* Task *
Write every entry out again with no changes, and leave the images behind.

* Records for processing *
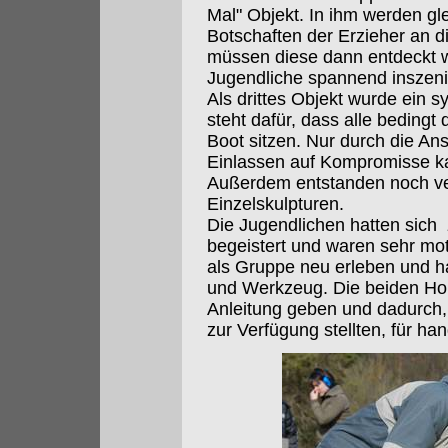
Mal" Objekt. In ihm werden gl
Botschaften der Erzieher an d
müssen diese dann entdeckt w
Jugendliche spannend inszenie
Als drittes Objekt wurde ein 
steht dafür, dass alle bedingt
Boot sitzen. Nur durch die An
Einlassen auf Kompromisse ka
Außerdem entstanden noch ver
Einzelskulpturen.
Die Jugendlichen hatten sich
begeistert und waren sehr mot
als Gruppe neu erleben und ha
und Werkzeug. Die beiden Hol
Anleitung geben und dadurch,
zur Verfügung stellten, für h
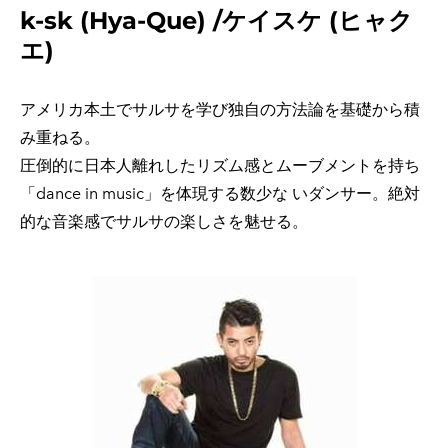
k-sk (Hya-Que) /ケイスケ (ヒャク
エ)​
アメリカ本土でサルサを学び独自の方法論を基礎から積
み重ねる。
圧倒的に日本人離れしたリズム感とムーブメントを持ち
「dance in music」を体現する数少な いダンサー。絶対
的な音楽感でサルサの楽しさを魅せる。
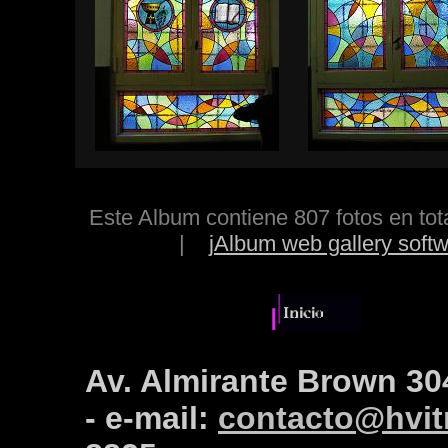
Este Album contiene 807 fotos en to
|
jAlbum web gallery soft
Av. Almirante Brown 30
- e-mail:
contacto@hvitr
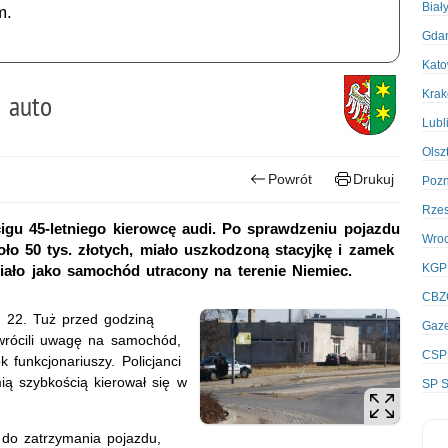
Biał
m.
Gda
Kato
Kra
 auto
Lubl
Olsz
Powrót
Drukuj
Poz
Rze
cigu 45-letniego kierowcę audi. Po sprawdzeniu pojazdu
Wro
oło 50 tys. złotych, miało uszkodzoną stacyjkę i zamek
KGP
iało jako samochód utracony na terenie Niemiec.
CBZ
er 22. Tuż przed godziną
Gaze
zwrócili uwagę na samochód,
CSP
 funkcjonariuszy. Policjanci
ią szybkością kierował się w
SP S
y do zatrzymania pojazdu,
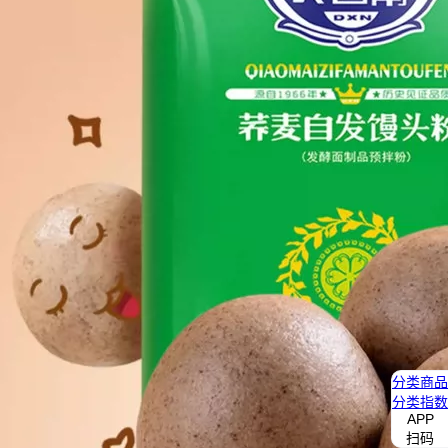
分类
商品
分类
指数
APP
扫码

* Answer to this exercise *
Mal" Objekt. In ihm werden gl
Botschaften der Erzieher an d
müssen diese dann entdeckt w
Jugendliche spannend inszenie
Als drittes Objekt wurde ein 
steht dafür, dass alle bedingt
Boot sitzen. Nur durch die An
Einlassen auf Kompromisse ka
Außerdem entstanden noch ver
Einzelskulpturen.
Die Jugendlichen hatten sich
begeistert und waren sehr mot
als Gruppe neu erleben und ha
und Werkzeug. Die beiden Hol
Anleitung geben und dadurch,
zur Verfügung stellten, für h
k-sk (Hya-Que) /ケイスケ (ヒャク
エ)​
アメリカ本土でサルサを学び独自の方法論を基礎から積
み重ねる。
圧倒的に日本人離れしたリズム感とムーブメントを持ち
「dance in music」を体現する数少な いダンサー。絶対
的な音楽感でサルサの楽しさを魅せる。
Este Album contiene 807 fotos en to
|
jAlbum web gallery soft
Av. Almirante Brown 30
- e-mail:
contacto@hvitr
Biał
m.
Gda
Kato
Kra
 auto
Lubl
Olsz
Powrót
Drukuj
Poz
Rze
cigu 45-letniego kierowcę audi. Po sprawdzeniu pojazdu
Wro
oło 50 tys. złotych, miało uszkodzoną stacyjkę i zamek
KGP
iało jako samochód utracony na terenie Niemiec.
CBZ
er 22. Tuż przed godziną
Gaze
zwrócili uwagę na samochód,
CSP
 funkcjonariuszy. Policjanci
ią szybkością kierował się w
SP S
y do zatrzymania pojazdu,
分类
商品
分类
指数
APP
扫码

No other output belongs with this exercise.